Isu Kepentingan Umum dalam Kasus Jokowi
Teuku Nasrullah menyinggung Pasal 310 Ayat 4 dan Pasal 27 Undang-Undang ITE, yang menyatakan bahwa tuduhan tidak dianggap pencemaran nama baik jika dilakukan untuk kepentingan umum.
“Nah, kita melihat apakah sebenarnya kasus ijazah palsu Pak Jokowi ini tidak dikaitkan dengan kepentingan pribadi Pak Jokowi, lebih kepada persyaratan yang ditentukan oleh KPU dalam pencalonan sebagai Presiden Republik Indonesia,” terang Teuku.
“Apakah kritisi sebagai syarat presiden itu masuk kategori kepentingan umum atau tidak?” sambungnya.
Menurutnya, hal tersebut adalah bagian untuk kepentingan negara dan kepentingan umum yang tidak terulang lagi jika terbukti palsu.
Pentingnya Menghindari Moral Hazard dalam Penegakan Hukum
Teuku Nasrullah mengingatkan bahwa dalam penegakan hukum, moral hazard harus dihindari.

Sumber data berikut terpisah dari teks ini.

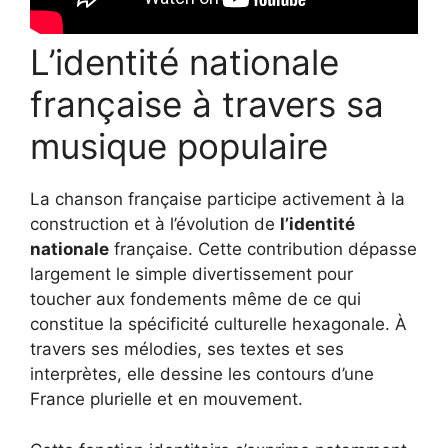
L’identité nationale
française à travers sa
musique populaire
La chanson française participe activement à la
construction et à l’évolution de
l’identité
nationale
française. Cette contribution dépasse
largement le simple divertissement pour
toucher aux fondements même de ce qui
constitue la spécificité culturelle hexagonale. À
travers ses mélodies, ses textes et ses
interprètes, elle dessine les contours d’une
France plurielle et en mouvement.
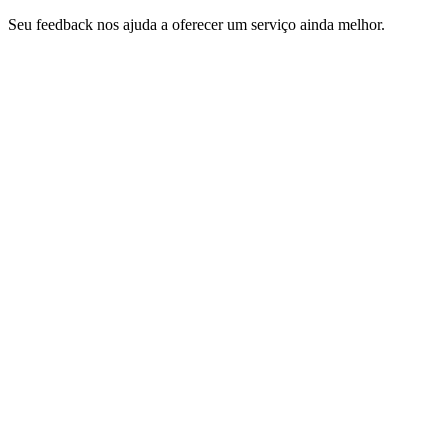
Seu feedback nos ajuda a oferecer um serviço ainda melhor.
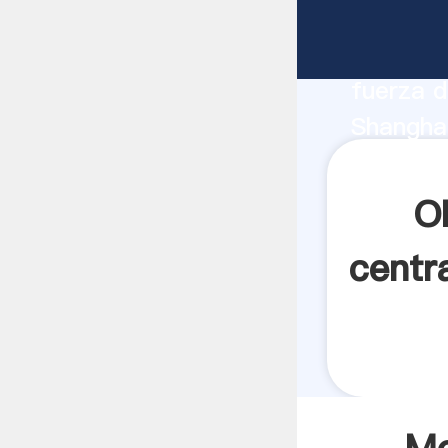
Molienda
fabrican
fuerza d
Shanghai
carbón p
los clien
O
centr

Ia menyoroti pentingnya kehati-hatian dalam menetapkan pasal-pasal hukum agar tidak terjadi penyalahgunaan.
“Tidak boleh ada moral hazard dalam penegakan hukum. Masukkan aja dulu, nanti nggak terbukti nggak apa-apa, yang penting kita sudah bisa tahan,” sambungnya.

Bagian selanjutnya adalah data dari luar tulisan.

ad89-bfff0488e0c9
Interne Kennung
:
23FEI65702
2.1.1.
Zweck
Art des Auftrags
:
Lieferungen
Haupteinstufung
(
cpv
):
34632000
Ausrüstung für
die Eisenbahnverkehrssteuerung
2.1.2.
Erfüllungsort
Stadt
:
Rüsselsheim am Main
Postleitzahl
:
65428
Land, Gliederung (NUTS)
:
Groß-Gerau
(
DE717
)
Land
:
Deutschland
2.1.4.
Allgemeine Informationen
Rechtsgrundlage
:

Ia menekankan pentingnya menghindari praktik penahanan yang hanya didasarkan pada asumsi belaka.
“Nanti dihitung-hitung masa penahanan, dipas-paskan dengan masa penghukuman, itu adalah problem moral hazard di dalam penegakan hukum,” lanjut Teuku.
Oleh karena itu, Teuku Nasrullah menyerukan perlunya perlawanan terhadap aparat penegak hukum yang dinilai asal-asalan dalam menetapkan pasal.
“Tidak boleh ada satu orang pun yang membiarkan keadaan itu, itu harus kita lawan,” lanjutnya.
“Kalau kita cinta dengan aparat penegak hukum, kita cinta dengan Polri, kita cinta dengan Kejaksaan, hindari penggunaan pasal-pasal yang sekadar menjadi cantolan dalam penegakan hukum,” tuturnya.
Terakhir, Teuku Nasrullah juga menyinggung tentang pembagian klaster dalam penetapan tersangka. Klaster pertama melibatkan inisial ES, KTR, MRF, RE, dan DHL yang dijerat dengan berbagai pasal KUHP dan Undang-Undang ITE. Sementara itu, klaster kedua melibatkan RS, RHS, dan TT dengan pasal yang serupa.